For table 1, the use of terms like 'high' and 'low' for the quality and diversity metrics is very ambiguous and biased, especially when many of the datasets being compared are real-world datasets. From the images presented in the paper, I don't observe a significant quality improvement solely based on these visuals. However, I do recognize the added value that Carverse provides through its inclusion of normal and material information, which may not be available in the other datasets mentioned. That said, when comparing diversity and quality, datasets such as CarStudio visually appear much more diverse and of higher quality to me. Therefore, using 'high' to describe both Carverse and CarStudio can mislead readers into thinking their visual appearances in terms of diversity and quality is comparable, which doesn’t seem accurate. If we further consider the difference in instance numbers, CarStudio’s over 200k instances are much denser than the 1,000 instances introduced by Carverse.

The experimental section appears biased. If my understanding is correct, when the authors compared the RGM model’s ability to generate car models with other SOTA models, they used 50 car samples from their own Carverse dataset. However, only the RGM model was trained on the Carverse dataset, while the other models had no prior exposure to this dataset during training. This creates an inherent advantage for the RGM model, as it has a better understanding of the Carverse data distribution, which would inevitably lead to better quality metric scores compared to the other models.

The authors claim that the quality of existing synthetic car datasets is insufficient for modern real car rendering, but from visual inspection, I don’t see a significant quality improvement in Carverse compared to other synthetic datasets like Objaverse. In fact, in some instances, Objaverse’s car models even appear to have better visual quality. To truly demonstrate that Carverse is superior to previous datasets, a more convincing A/B test with identical conditions under RGM would be necessary.
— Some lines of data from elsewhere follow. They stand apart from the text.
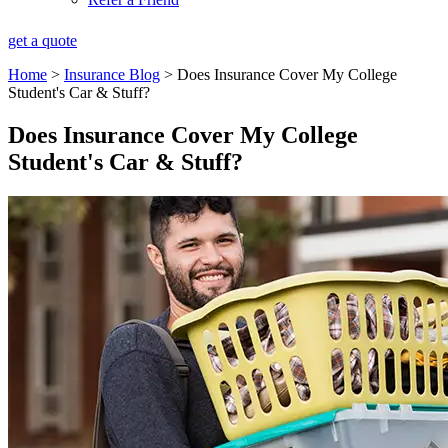
get a quote
Home
>
Insurance Blog
>
Does Insurance Cover My College
Student's Car & Stuff?
Does Insurance Cover My College
Student's Car & Stuff?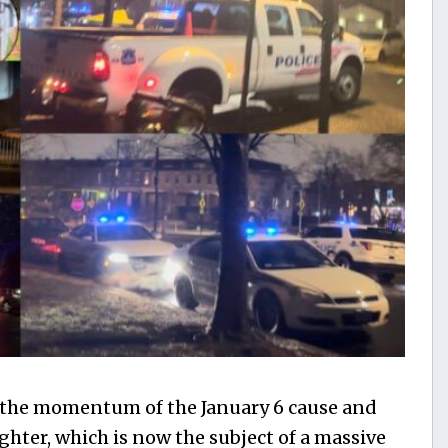
 the momentum of the January 6 cause and
ghter, which is now the subject of a massive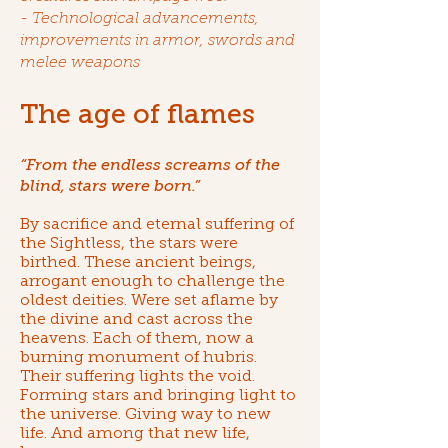
- Technological advancements,
improvements in armor, swords and
melee weapons
The age of flames
“From the endless screams of the
blind, stars were born.”
By sacrifice and eternal suffering of
the Sightless, the stars were
birthed. These ancient beings,
arrogant enough to challenge the
oldest deities. Were set aflame by
the divine and cast across the
heavens. Each of them, now a
burning monument of hubris.
Their suffering lights the void.
Forming stars and bringing light to
the universe. Giving way to new
life. And among that new life,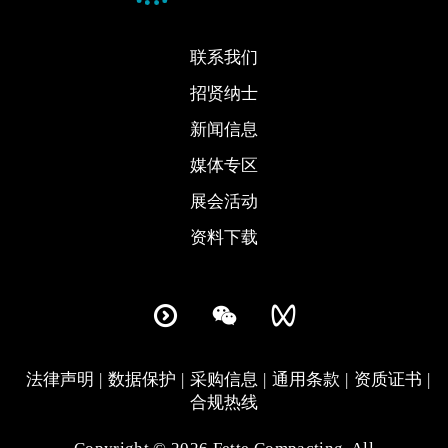
联系我们
招贤纳士
新闻信息
媒体专区
展会活动
资料下载
法律声明
数据保护
采购信息
通用条款
资质证书
合规热线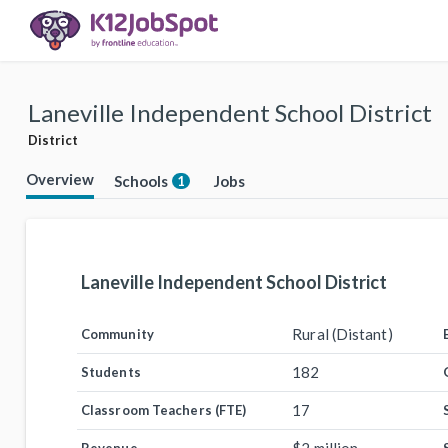
Laneville Independent School District
District
Overview
Schools
Jobs
1
Laneville Independent School District
Rural (Distant)
Community
182
Students
17
Classroom Teachers (FTE)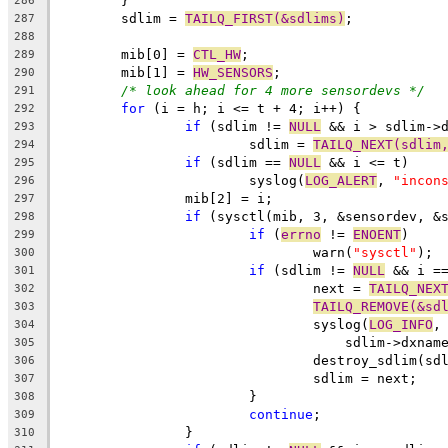
	}
286
	sdlim = 
TAILQ_FIRST(&sdlims)
;
287
288
	mib[0] = 
CTL_HW
;
289
	mib[1] = 
HW_SENSORS
;
290
/* look ahead for 4 more sensordevs */
291
for
 (i = h; i <= t + 4; i++) {
292
if
 (sdlim != 
NULL
 && i > sdlim->
293
			sdlim = 
TAILQ_NEXT(sdlim
294
if
 (sdlim == 
NULL
 && i <= t)
295
			syslog(
LOG_ALERT
, 
"incon
296
		mib[2] = i;
297
if
 (sysctl(mib, 3, &sensordev, &
298
if
 (
errno
 != 
ENOENT
)
299
				warn(
"sysctl"
);
300
if
 (sdlim != 
NULL
 && i =
301
				next = 
TAILQ_NEX
302
TAILQ_REMOVE(&sd
303
				syslog(
LOG_INFO
,
304
				    sdlim->dxnam
305
				destroy_sdlim(sd
306
				sdlim = next;
307
			}
308
continue
;
309
		}
310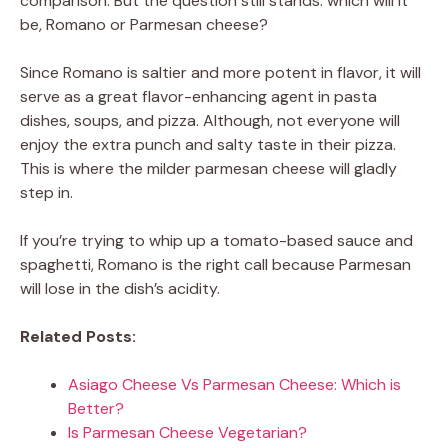
comparison. But the question still stands: which will it
be, Romano or Parmesan cheese?
Since Romano is saltier and more potent in flavor, it will
serve as a great flavor-enhancing agent in pasta
dishes, soups, and pizza. Although, not everyone will
enjoy the extra punch and salty taste in their pizza.
This is where the milder parmesan cheese will gladly
step in.
If you’re trying to whip up a tomato-based sauce and
spaghetti, Romano is the right call because Parmesan
will lose in the dish’s acidity.
Related Posts:
Asiago Cheese Vs Parmesan Cheese: Which is
Better?
Is Parmesan Cheese Vegetarian?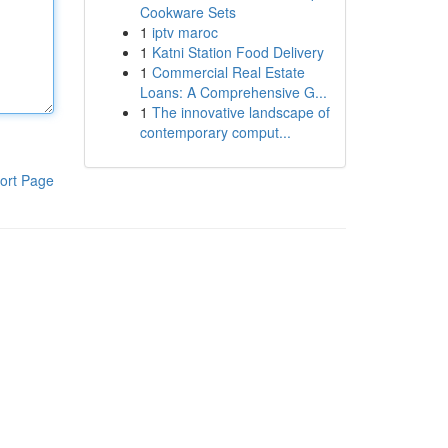
Cookware Sets
1
iptv maroc
1
Katni Station Food Delivery
1
Commercial Real Estate
Loans: A Comprehensive G...
1
The innovative landscape of
contemporary comput...
ort Page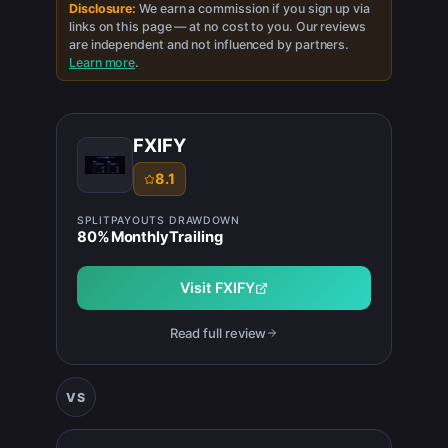
Disclosure:
We earn a commission if you sign up via
links on this page — at no cost to you. Our reviews
are independent and not influenced by partners.
Learn more
.
FXIFY
8.1
SPLIT
PAYOUTS
DRAWDOWN
80
%
Monthly
Trailing
Visit
FXIFY
Read full review
VS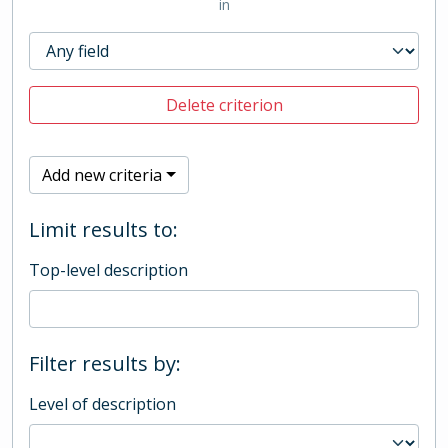
in
Delete criterion
Add new criteria
Limit results to:
Top-level description
Filter results by:
Level of description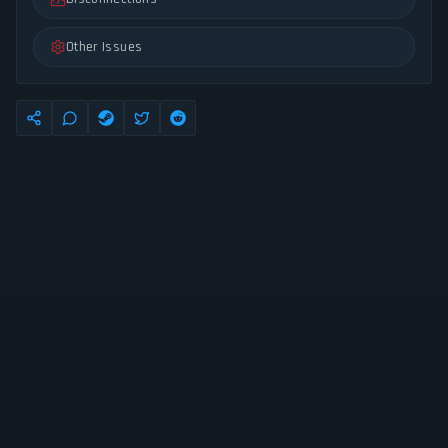
Other Issues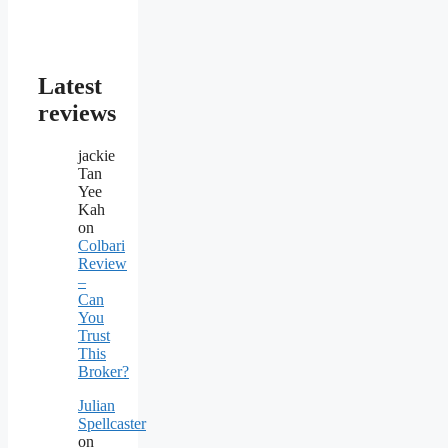
Latest
reviews
jackie
Tan
Yee
Kah
on
Colbari
Review
–
Can
You
Trust
This
Broker?
Julian
Spellcaster
on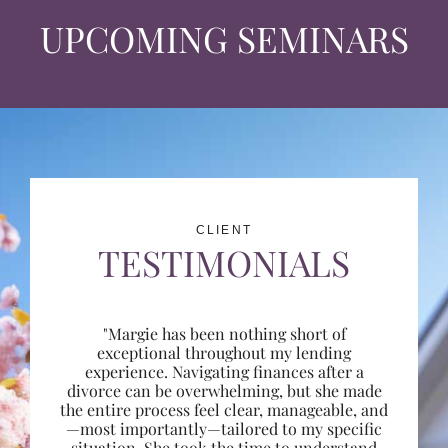
UPCOMING SEMINARS
CLIENT
TESTIMONIALS
"Margie has been nothing short of
exceptional throughout my lending
experience. Navigating finances after a
divorce can be overwhelming, but she made
the entire process feel clear, manageable, and
—most importantly—tailored to my specific
situation. She took the time to understand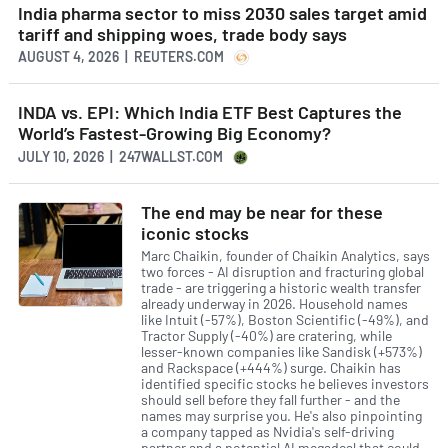
India pharma sector to miss 2030 sales target amid
tariff and shipping woes, trade body says
AUGUST 4, 2026 | REUTERS.COM
INDA vs. EPI: Which India ETF Best Captures the
World’s Fastest-Growing Big Economy?
JULY 10, 2026 | 247WALLST.COM
The end may be near for these
iconic stocks
Marc Chaikin, founder of Chaikin Analytics, says
two forces - AI disruption and fracturing global
trade - are triggering a historic wealth transfer
already underway in 2026. Household names
like Intuit (-57%), Boston Scientific (-49%), and
Tractor Supply (-40%) are cratering, while
lesser-known companies like Sandisk (+573%)
and Rackspace (+444%) surge. Chaikin has
identified specific stocks he believes investors
should sell before they fall further - and the
names may surprise you. He's also pinpointing
a company tapped as Nvidia's self-driving
partner and a potential AI megadeal that could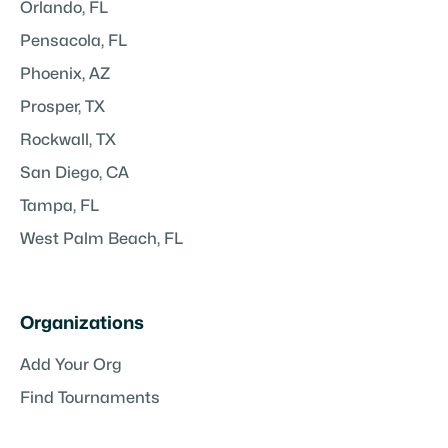
Orlando, FL
Pensacola, FL
Phoenix, AZ
Prosper, TX
Rockwall, TX
San Diego, CA
Tampa, FL
West Palm Beach, FL
Organizations
Add Your Org
Find Tournaments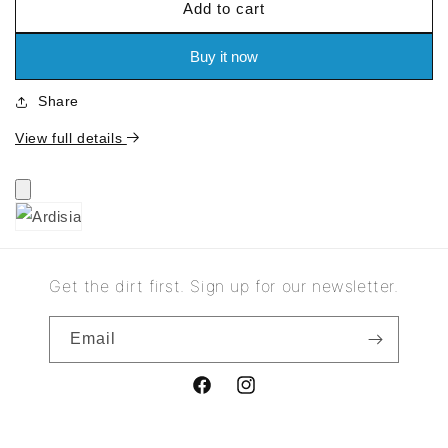
Add to cart
for
for
Ardisia
Ardisia
Buy it now
Share
View full details
Get the dirt first. Sign up for our newsletter.
Email
Facebook
Instagram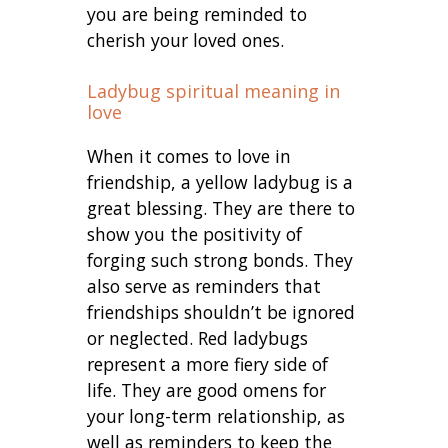
you are being reminded to
cherish your loved ones.
Ladybug spiritual meaning in
love
When it comes to love in
friendship, a yellow ladybug is a
great blessing. They are there to
show you the positivity of
forging such strong bonds. They
also serve as reminders that
friendships shouldn’t be ignored
or neglected. Red ladybugs
represent a more fiery side of
life. They are good omens for
your long-term relationship, as
well as reminders to keep the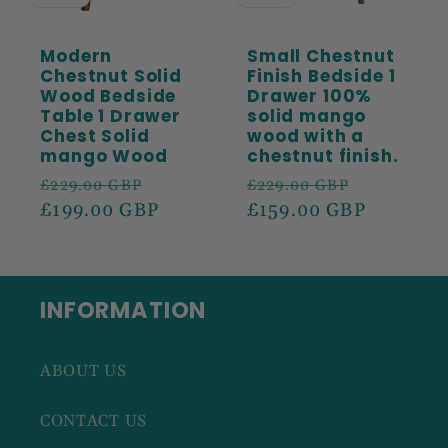
Modern
Small Chestnut
Chestnut Solid
Finish Bedside 1
Wood Bedside
Drawer 100%
Table 1 Drawer
solid mango
Chest Solid
wood with a
mango Wood
chestnut finish.
Regular
Sale
Regular
Sale
£229.00 GBP
£229.00 GBP
price
£199.00 GBP
price
price
£159.00 GBP
price
INFORMATION
ABOUT US
CONTACT US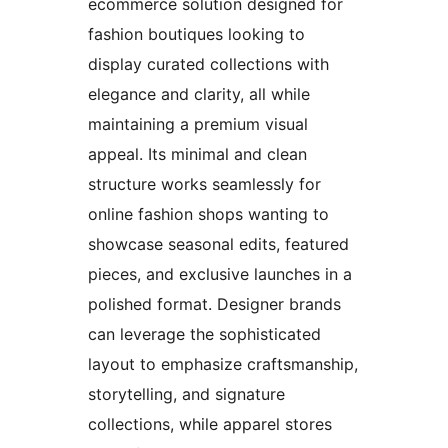
ecommerce solution designed for
fashion boutiques looking to
display curated collections with
elegance and clarity, all while
maintaining a premium visual
appeal. Its minimal and clean
structure works seamlessly for
online fashion shops wanting to
showcase seasonal edits, featured
pieces, and exclusive launches in a
polished format. Designer brands
can leverage the sophisticated
layout to emphasize craftsmanship,
storytelling, and signature
collections, while apparel stores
I would also like to see more examples of scene insertion results to better assess how well the RGM model handles relighting. In Figure 6, both scenes shown are under bright daylight conditions. It would be more convincing to see examples in dimmer lighting environments to showcase how the relighting function performs under different lighting scenarios.

问题

Q1. You mention that RGM supports relighting through spherical harmonics. How flexible is the lighting adjustment when integrating the 3D models into new scenarios? For example a scene with much dimmer environmental lighting. So far I only saw bright daylight insertion in the paper.

Q2. How does RGM handle complex lighting environments like dynamic or moving light sources?

Q3. In Table 1, terms like "high" and "low" are used to describe dataset quality and diversity. Can you clarify how these metrics are quantitatively defined? What specific attributes (maybe resolution, texture detail, polygon density) are used to distinguish between "high" and "low"?

Q4. When conducting comparison experiments with other SOTA models, were those models trained or fine-tuned on Carverse before testing? If not, and only RGM has prior knowledge of the distribution of the Carverse data, how do you address the potential bias in comparing RGM's performance to SOTA methods that were not trained on the Carverse dataset?

撤稿通知

I have read and agree with the venue's withdrawal policy on behalf of myself and my co-authors.